Die Beschwerde ist nicht durch § 80 AsylVfG ausgeschlossen (vgl. Senat, Beschluß vom 14.08.1998 - 9 S 1552/98 -, VBlBW 1999, 33), ohne Zulassung statthaft und auch sonst zulässig. Sie ist indes nicht begründet. Der Urkundsbeamte der Geschäftsstelle des Verwaltungsgerichts hat die zu erstattenden Kosten auf 192,51 DM festgesetzt, der Einzelrichter des Verwaltungsgerichts die hiergegen gerichtete Erinnerung der Antragstellerinnen zurückgewiesen. Beides läßt sich nicht beanstanden.

1. Dem Prozeßbevollmächtigten stehen lediglich drei Zehntel der in § 31 BRAGO bestimmten Gebühren zu. Das ergibt sich aus § 114 Abs. 7 BRAGO. Gegen die Anwendung dieser Vorschrift wenden sich die Antragstellerinnen ohne Erfolg. Dem Kostenfestsetzungsgesuch liegt ein Verfahren über einen Akt der Zwangsvollstreckung (des Verwaltungszwangs) zugrunde. Die Antragstellerinnen haben nämlich beim Verwaltungsgericht beantragt, dem Antragsgegner im Wege der einstweiligen Anordnung vorläufig zu untersagen, sie in ihren Heimatstaat abzuschieben. Die Abschiebung aber ist ein Akt der Verwaltungsvollstreckung, mit dem die gesetzliche Ausreisepflicht des Ausländers vollzogen wird (vgl. § 42 Abs. 1, § 49 Abs. 1 AuslG). Demzufolge hält sich auch das Begehren, die Abschiebung zeitweise auszusetzen (§ 55 Abs. 1 AuslG), im gegenständlichen Rahmen der Verwaltungsvollstreckung. Es ist - sofern es den alleinigen Gegenstand des Rechtsstreits darstellt - nicht mit einer vollen Gebühr, sondern lediglich mit einer 3/10-Gebühr abzugelten (ebenso Hutschenreuther-von Emden, NVwZ 1998, 714 m.w.N.; vgl. VGH Bad.-Württ., Beschlüsse vom 19.12.1995 - 13 S 3199/94 -, VBlBW 1996, 152, und vom 22.09.1998 - 11 S 1469/98; a.A. OVG Berlin, Beschluß vom 07.07.1998 - 7 K 26/98 -, NVwZ 1998, 992).

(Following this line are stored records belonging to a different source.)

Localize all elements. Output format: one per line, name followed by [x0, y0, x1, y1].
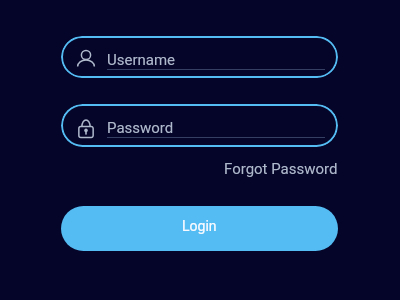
button[interactable] [61, 36, 338, 78]
button[interactable]: Login [61, 206, 338, 251]
button[interactable]: Forgot Password [220, 157, 342, 181]
staticText: Login [182, 218, 217, 234]
staticText: Username [107, 51, 176, 69]
staticText: Forgot Password [224, 160, 338, 178]
button[interactable] [61, 104, 338, 147]
staticText: Password [107, 119, 174, 137]
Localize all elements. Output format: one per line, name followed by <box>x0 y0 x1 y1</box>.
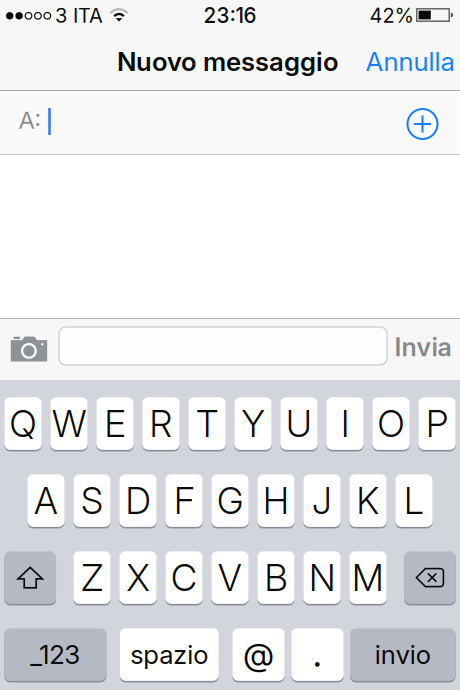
staticText: Nuovo messaggio <box>117 46 339 77</box>
staticText: H <box>263 478 289 523</box>
staticText: U <box>286 401 312 446</box>
staticText: I <box>341 401 349 446</box>
button[interactable]: D <box>119 473 157 528</box>
staticText: N <box>309 555 335 600</box>
button[interactable]: U <box>280 396 318 451</box>
button[interactable]: invio <box>350 627 456 682</box>
button[interactable]: M <box>349 550 387 605</box>
staticText: W <box>52 401 86 446</box>
button[interactable]: N <box>303 550 341 605</box>
button[interactable]: Attach Photo <box>6 329 52 367</box>
staticText: @ <box>243 635 274 674</box>
staticText: Annulla <box>366 46 454 77</box>
staticText: 42% <box>370 3 414 28</box>
staticText: spazio <box>130 639 208 670</box>
staticText: R <box>150 401 172 446</box>
staticText: V <box>218 555 242 600</box>
button[interactable]: . <box>291 627 344 682</box>
staticText: A <box>34 478 58 523</box>
button[interactable]: K <box>349 473 387 528</box>
button[interactable]: O <box>372 396 410 451</box>
button[interactable]: Q <box>4 396 42 451</box>
staticText: P <box>426 401 448 446</box>
staticText: Invia <box>394 332 452 362</box>
staticText: D <box>126 478 150 523</box>
staticText: K <box>356 478 380 523</box>
button[interactable]: spazio <box>120 627 219 682</box>
staticText: invio <box>375 639 431 670</box>
staticText: A: <box>18 106 42 134</box>
button[interactable]: F <box>165 473 203 528</box>
button[interactable]: W <box>50 396 88 451</box>
staticText: M <box>352 555 384 600</box>
staticText: G <box>217 478 243 523</box>
staticText: C <box>171 555 197 600</box>
button[interactable]: V <box>211 550 249 605</box>
button[interactable]: Add Contact <box>400 102 444 146</box>
button[interactable]: Delete <box>404 550 456 605</box>
staticText: O <box>378 401 404 446</box>
button[interactable]: G <box>211 473 249 528</box>
button[interactable]: L <box>395 473 433 528</box>
staticText: Y <box>242 401 264 446</box>
button[interactable]: Y <box>234 396 272 451</box>
button[interactable]: _123 <box>4 627 106 682</box>
button[interactable]: J <box>303 473 341 528</box>
staticText: _123 <box>30 639 80 670</box>
button[interactable]: Annulla <box>360 40 460 84</box>
button[interactable]: X <box>119 550 157 605</box>
button[interactable]: H <box>257 473 295 528</box>
button[interactable]: S <box>73 473 111 528</box>
button[interactable]: T <box>188 396 226 451</box>
button[interactable]: @ <box>232 627 285 682</box>
staticText: E <box>104 401 126 446</box>
staticText: B <box>264 555 288 600</box>
staticText: X <box>126 555 150 600</box>
staticText: Z <box>81 555 103 600</box>
button[interactable]: E <box>96 396 134 451</box>
staticText: . <box>313 634 322 675</box>
button[interactable]: C <box>165 550 203 605</box>
button[interactable]: B <box>257 550 295 605</box>
staticText: 3 ITA <box>55 3 103 28</box>
button[interactable]: R <box>142 396 180 451</box>
staticText: L <box>404 478 424 523</box>
staticText: Q <box>10 401 36 446</box>
staticText: S <box>81 478 103 523</box>
staticText: F <box>174 478 194 523</box>
staticText: J <box>312 478 332 523</box>
button[interactable]: A <box>27 473 65 528</box>
button[interactable]: P <box>418 396 456 451</box>
button[interactable]: Invia <box>390 325 456 369</box>
button[interactable]: I <box>326 396 364 451</box>
staticText: T <box>196 401 218 446</box>
staticText: 23:16 <box>204 3 256 28</box>
button[interactable]: Shift <box>4 550 56 605</box>
button[interactable]: Z <box>73 550 111 605</box>
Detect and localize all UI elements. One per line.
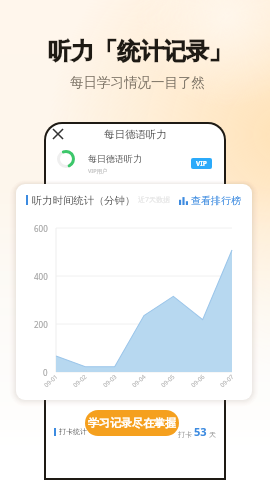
staticText: 学习记录尽在掌握 bbox=[88, 416, 176, 430]
staticText: 09-01 bbox=[42, 373, 60, 389]
button[interactable]: Close bbox=[52, 128, 64, 140]
staticText: 打卡 bbox=[178, 430, 192, 439]
staticText: 听力时间统计（分钟） bbox=[32, 194, 135, 207]
staticText: 查看排行榜 bbox=[191, 194, 241, 207]
staticText: 0 bbox=[43, 367, 48, 378]
staticText: 600 bbox=[34, 223, 48, 234]
staticText: 听力「统计记录」 bbox=[48, 37, 232, 66]
staticText: 200 bbox=[34, 319, 48, 330]
staticText: 打卡统计 bbox=[59, 427, 87, 436]
staticText: 09-03 bbox=[101, 373, 119, 389]
staticText: 每日学习情况一目了然 bbox=[70, 74, 205, 91]
staticText: 09-06 bbox=[189, 373, 207, 389]
staticText: 09-07 bbox=[218, 373, 236, 389]
staticText: 每日德语听力 bbox=[88, 153, 142, 164]
staticText: 每日德语听力 bbox=[104, 128, 167, 141]
staticText: 09-02 bbox=[71, 373, 89, 389]
button[interactable]: 查看排行榜 bbox=[179, 194, 241, 207]
staticText: 天 bbox=[209, 430, 216, 439]
staticText: 09-05 bbox=[159, 373, 177, 389]
button[interactable]: 学习记录尽在掌握 bbox=[85, 410, 179, 436]
staticText: 400 bbox=[34, 271, 48, 282]
staticText: VIP用户 bbox=[88, 167, 108, 175]
staticText: 近7天数据 bbox=[138, 195, 171, 205]
button[interactable]: VIP bbox=[191, 158, 212, 169]
staticText: VIP bbox=[196, 159, 207, 168]
staticText: 53 bbox=[194, 424, 207, 439]
staticText: 09-04 bbox=[130, 373, 148, 389]
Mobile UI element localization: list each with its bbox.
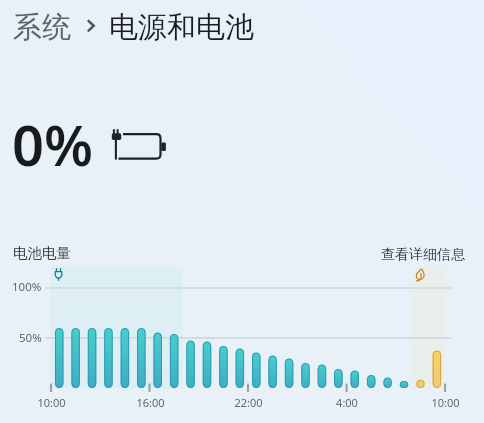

Hiergegen läßt sich nicht einwenden, § 114 Abs. 7 BRAGO gelte nur für Verfahren über Akte der Verwaltungsvollstreckung, die dem Vollzug einer Grundverfügung dienten, nicht aber bei Vollzug unmittelbar gesetzlicher Pflichten wie der Ausreisepflicht. Für die angesprochene Unterscheidung bietet § 114 Abs. 7 BRAGO keinen Anhaltspunkt. Es trifft auch nicht zu, daß der typische Aufwand im Vollstreckungsverfahren geringer wäre - und so die geringere Gebühr rechtfertige -, wenn der Verwaltungszwang sich auf den Vollzug einer Grundverfügung richtet. Davon könnte allenfalls dann die Rede sein, wenn bereits die Grundverfügung Gegenstand einer gerichtlichen Überprüfung gewesen ist. Wo dies nicht der Fall war, kann deren Rechtmäßigkeit durchaus auch - incidenter - im Verfahren über Maßnahmen der Verwaltungsvollstreckung zu prüfen sein, ohne daß deshalb der Anwendungsbereich von § 114 Abs. 7 BRAGO verlassen würde. Im übrigen gehen Abschiebungen zwar nicht immer, wohl aber in aller Regel auf "Grundverfügungen" gerichtete Verfahren voraus, seien dies ausländerrechtliche Verfahren um eine Aufenthaltsgenehmigung, seien es Asylverfahren aufgrund eines Asylantrags (§ 13 AsylVfG).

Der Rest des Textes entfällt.